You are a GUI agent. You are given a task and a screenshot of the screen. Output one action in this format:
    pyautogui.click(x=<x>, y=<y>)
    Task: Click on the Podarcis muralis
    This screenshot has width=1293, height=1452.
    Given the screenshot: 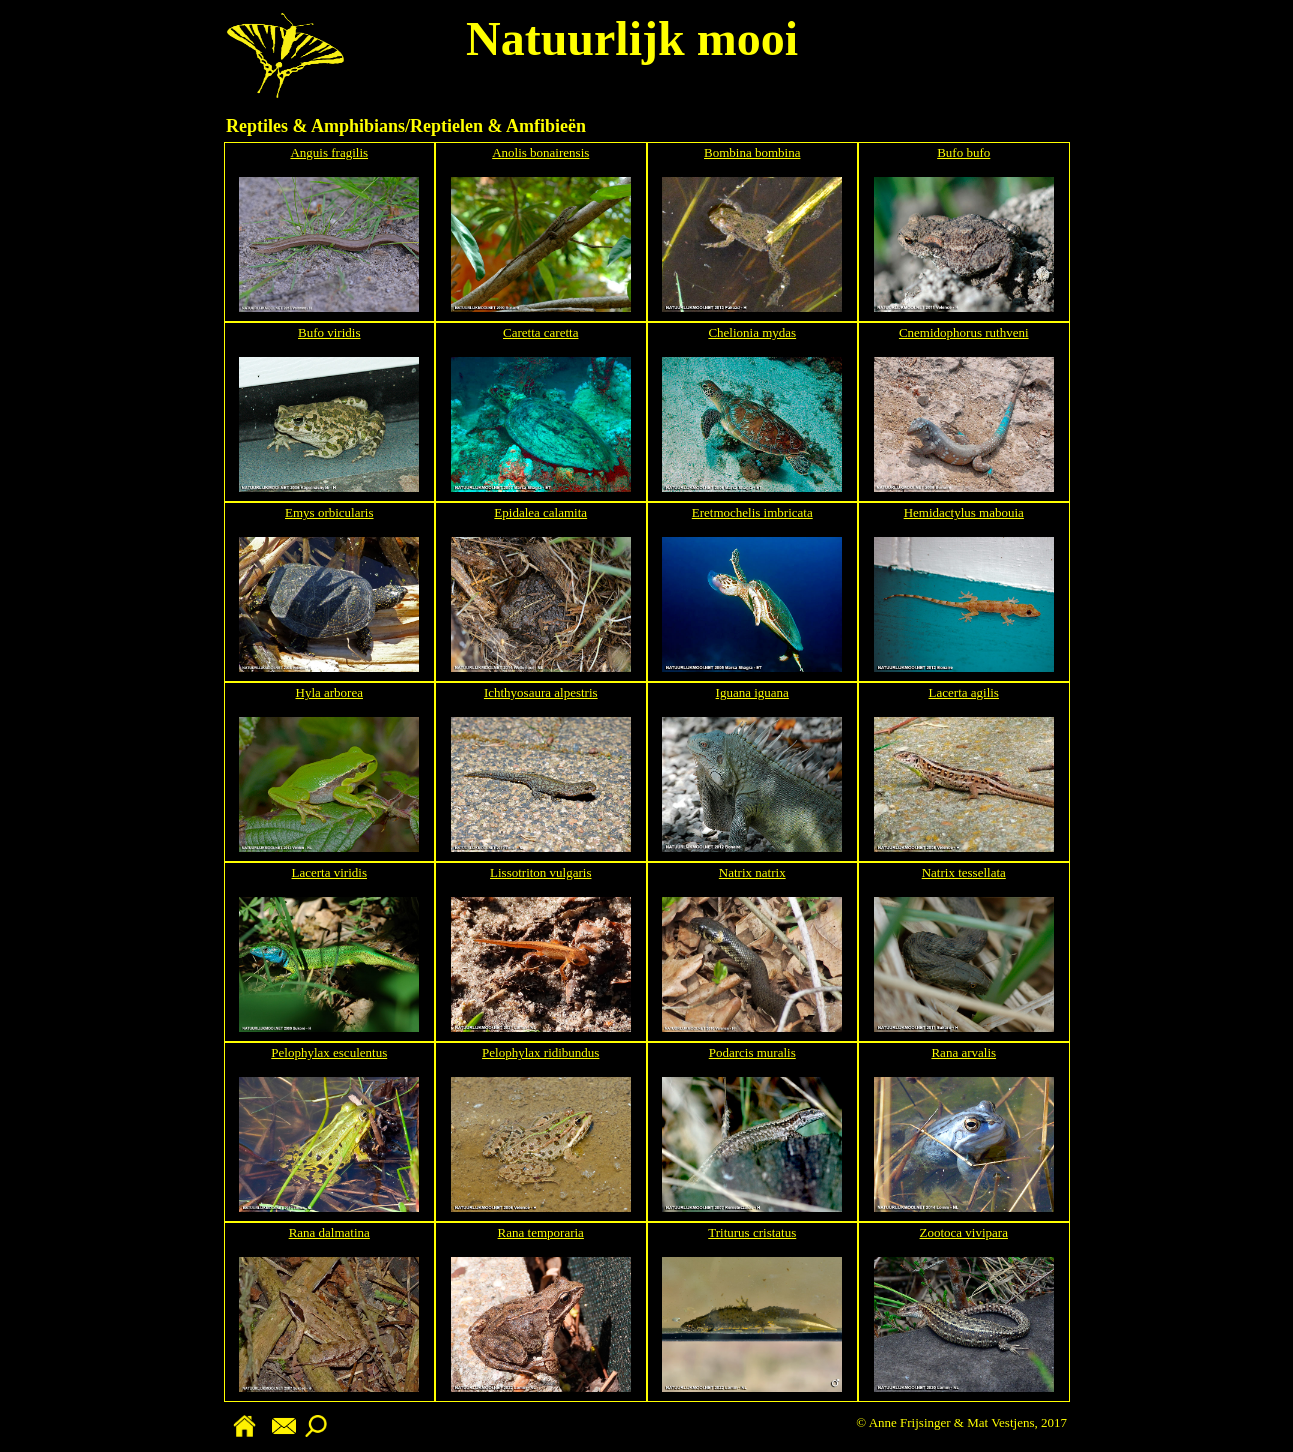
━━━
EXERCISE AIM -> For this exercise, return every entry verbatim and omit all pictures.

RESPONSE TO THIS TASK ->
You are a GUI agent. You are given a task and a screenshot of the screen. Output one action in this format:
    pyautogui.click(x=<x>, y=<y>)
    Task: Click on the Podarcis muralis
    This screenshot has width=1293, height=1452.
    Given the screenshot: 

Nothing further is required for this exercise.